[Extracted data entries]
◇ ◇ ◇ ◇ ◇

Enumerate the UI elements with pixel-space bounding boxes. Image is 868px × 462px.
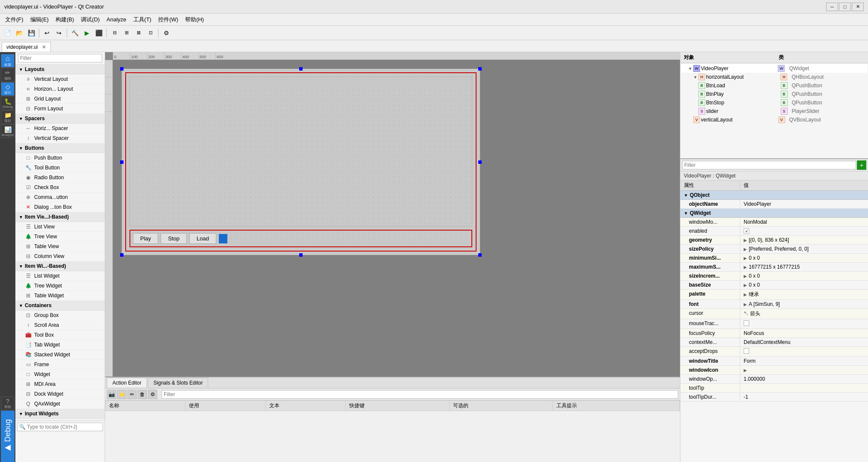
tab-videoplayer-ui[interactable]: videoplayer.ui ✕ bbox=[2, 42, 51, 52]
break-layout-button[interactable]: ⊡ bbox=[145, 27, 156, 38]
sidebar-item-push-button[interactable]: □ Push Button bbox=[15, 153, 105, 163]
open-button[interactable]: 📂 bbox=[14, 27, 25, 38]
minimize-button[interactable]: ─ bbox=[826, 3, 838, 11]
action-delete-btn[interactable]: 🗑 bbox=[138, 390, 147, 399]
menu-help[interactable]: 帮助(H) bbox=[182, 15, 207, 25]
prop-value-palette[interactable]: ▶ 继承 bbox=[740, 290, 868, 299]
redo-button[interactable]: ↪ bbox=[53, 27, 65, 38]
sidebar-item-dock-widget[interactable]: ⊟ Dock Widget bbox=[15, 389, 105, 399]
stop-button[interactable]: Stop bbox=[161, 233, 187, 244]
menu-analyze[interactable]: Analyze bbox=[103, 15, 129, 24]
sidebar-item-tree-widget[interactable]: 🌲 Tree Widget bbox=[15, 281, 105, 291]
prop-value-acceptdrops[interactable] bbox=[740, 347, 868, 356]
prop-value-mousetrac[interactable] bbox=[740, 319, 868, 329]
prop-value-geometry[interactable]: ▶ [(0, 0), 836 x 624] bbox=[740, 236, 868, 244]
menu-controls[interactable]: 控件(W) bbox=[155, 15, 182, 25]
vtool-help[interactable]: ? 帮助 bbox=[1, 397, 15, 410]
maximize-button[interactable]: □ bbox=[839, 3, 851, 11]
sidebar-group-layouts[interactable]: ▼ Layouts bbox=[15, 65, 105, 74]
obj-row-slider[interactable]: S slider S PlayerSlider bbox=[681, 107, 867, 116]
enabled-checkbox[interactable]: ✓ bbox=[744, 228, 749, 234]
vtool-debug[interactable]: 🐛 Debug bbox=[1, 96, 15, 110]
prop-value-basesize[interactable]: ▶ 0 x 0 bbox=[740, 281, 868, 289]
run-button[interactable]: ▶ bbox=[81, 27, 92, 38]
sidebar-item-command-button[interactable]: ⊕ Comma...utton bbox=[15, 192, 105, 202]
save-button[interactable]: 💾 bbox=[26, 27, 37, 38]
prop-value-contextme[interactable]: DefaultContextMenu bbox=[740, 338, 868, 346]
sidebar-item-group-box[interactable]: ⊡ Group Box bbox=[15, 311, 105, 320]
prop-value-windowtitle[interactable]: Form bbox=[740, 357, 868, 365]
sidebar-item-frame[interactable]: ▭ Frame bbox=[15, 360, 105, 370]
menu-edit[interactable]: 编辑(E) bbox=[27, 15, 52, 25]
design-canvas[interactable]: Play Stop Load bbox=[113, 60, 680, 376]
sidebar-item-column-view[interactable]: ⊟ Column View bbox=[15, 252, 105, 261]
prop-value-maxsize[interactable]: ▶ 16777215 x 16777215 bbox=[740, 263, 868, 271]
action-filter-input[interactable] bbox=[162, 390, 678, 399]
props-filter-input[interactable] bbox=[682, 161, 856, 169]
close-button[interactable]: ✕ bbox=[852, 3, 864, 11]
vtool-welcome[interactable]: ⌂ 欢迎 bbox=[1, 54, 15, 68]
sidebar-item-qax-widget[interactable]: Q QAxWidget bbox=[15, 399, 105, 409]
obj-row-btnstop[interactable]: B BtnStop B QPushButton bbox=[681, 98, 867, 107]
action-edit-btn[interactable]: ⭐ bbox=[117, 390, 127, 399]
layout-grid-button[interactable]: ⊠ bbox=[133, 27, 144, 38]
sidebar-item-horizontal-layout[interactable]: ≡ Horizon... Layout bbox=[15, 84, 105, 94]
menu-debug[interactable]: 调试(D) bbox=[77, 15, 103, 25]
prop-value-windowicon[interactable]: ▶ bbox=[740, 366, 868, 374]
prop-value-sizepolicy[interactable]: ▶ [Preferred, Preferred, 0, 0] bbox=[740, 245, 868, 253]
sidebar-filter-input[interactable] bbox=[18, 54, 102, 62]
sidebar-item-radio-button[interactable]: ◉ Radio Button bbox=[15, 173, 105, 183]
slider-handle[interactable] bbox=[219, 234, 227, 243]
build-button[interactable]: 🔨 bbox=[69, 27, 80, 38]
sidebar-item-dialog-button-box[interactable]: ✕ Dialog ...ton Box bbox=[15, 202, 105, 212]
prop-value-focuspolicy[interactable]: NoFocus bbox=[740, 329, 868, 338]
menu-build[interactable]: 构建(B) bbox=[52, 15, 77, 25]
vtool-edit[interactable]: ✏ 编辑 bbox=[1, 68, 15, 82]
stop-run-button[interactable]: ⬛ bbox=[93, 27, 104, 38]
new-button[interactable]: 📄 bbox=[2, 27, 13, 38]
prop-value-enabled[interactable]: ✓ bbox=[740, 227, 868, 235]
sidebar-group-item-widgets[interactable]: ▼ Item Wi...-Based) bbox=[15, 261, 105, 271]
sidebar-search-input[interactable] bbox=[17, 423, 103, 431]
sidebar-item-mdi-area[interactable]: ⊞ MDI Area bbox=[15, 379, 105, 389]
tab-action-editor[interactable]: Action Editor bbox=[107, 378, 147, 388]
sidebar-item-vspacer[interactable]: ↕ Vertical Spacer bbox=[15, 133, 105, 143]
sidebar-item-vertical-layout[interactable]: ≡ Vertical Layout bbox=[15, 74, 105, 84]
sidebar-item-table-widget[interactable]: ⊞ Table Widget bbox=[15, 291, 105, 301]
mousetrac-checkbox[interactable] bbox=[744, 320, 749, 326]
obj-row-videoplayer[interactable]: ▼ W VideoPlayer W QWidget bbox=[681, 64, 867, 73]
play-button[interactable]: Play bbox=[133, 233, 158, 244]
prop-value-tooltip[interactable] bbox=[740, 384, 868, 392]
settings-button[interactable]: ⚙ bbox=[161, 27, 172, 38]
sidebar-item-list-widget[interactable]: ☰ List Widget bbox=[15, 271, 105, 281]
prop-value-cursor[interactable]: ↖ 箭头 bbox=[740, 309, 868, 319]
prop-value-windowop[interactable]: 1.000000 bbox=[740, 375, 868, 383]
menu-file[interactable]: 文件(F) bbox=[2, 15, 27, 25]
sidebar-item-list-view[interactable]: ☰ List View bbox=[15, 222, 105, 232]
vtool-design[interactable]: ◇ 设计 bbox=[1, 82, 15, 96]
sidebar-item-scroll-area[interactable]: ↕ Scroll Area bbox=[15, 320, 105, 330]
prop-value-font[interactable]: ▶ A [SimSun, 9] bbox=[740, 300, 868, 308]
action-copy-btn[interactable]: ✏ bbox=[127, 390, 137, 399]
sidebar-group-buttons[interactable]: ▼ Buttons bbox=[15, 143, 105, 153]
action-settings-btn[interactable]: ⚙ bbox=[148, 390, 157, 399]
menu-tools[interactable]: 工具(T) bbox=[130, 15, 155, 25]
sidebar-item-stacked-widget[interactable]: 📚 Stacked Widget bbox=[15, 350, 105, 360]
tab-signals-slots[interactable]: Signals & Slots Editor bbox=[148, 378, 208, 388]
prop-value-windowmo[interactable]: NonModal bbox=[740, 218, 868, 226]
vtool-debug-run[interactable]: ▶ Debug bbox=[1, 411, 15, 462]
sidebar-item-check-box[interactable]: ☑ Check Box bbox=[15, 183, 105, 192]
layout-v-button[interactable]: ⊞ bbox=[121, 27, 132, 38]
load-button[interactable]: Load bbox=[189, 233, 216, 244]
prop-value-objectname[interactable]: VideoPlayer bbox=[740, 200, 868, 208]
tab-close-icon[interactable]: ✕ bbox=[42, 44, 46, 50]
sidebar-item-tab-widget[interactable]: 📑 Tab Widget bbox=[15, 340, 105, 350]
layout-h-button[interactable]: ⊟ bbox=[109, 27, 120, 38]
props-add-button[interactable]: + bbox=[857, 160, 866, 170]
vtool-project[interactable]: 📁 项目 bbox=[1, 110, 15, 124]
action-new-btn[interactable]: 📷 bbox=[107, 390, 116, 399]
obj-row-btnload[interactable]: B BtnLoad B QPushButton bbox=[681, 81, 867, 90]
obj-row-vlayout[interactable]: V verticalLayout V QVBoxLayout bbox=[681, 116, 867, 124]
sidebar-item-hspacer[interactable]: ↔ Horiz... Spacer bbox=[15, 124, 105, 133]
sidebar-item-form-layout[interactable]: ⊟ Form Layout bbox=[15, 104, 105, 114]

◇ ◇ ◇ ◇ ◇

[REQUIREMENT]: Count the lines in the data where "props" occurs. Report the number only.

[EXERCISE RESULT]: 2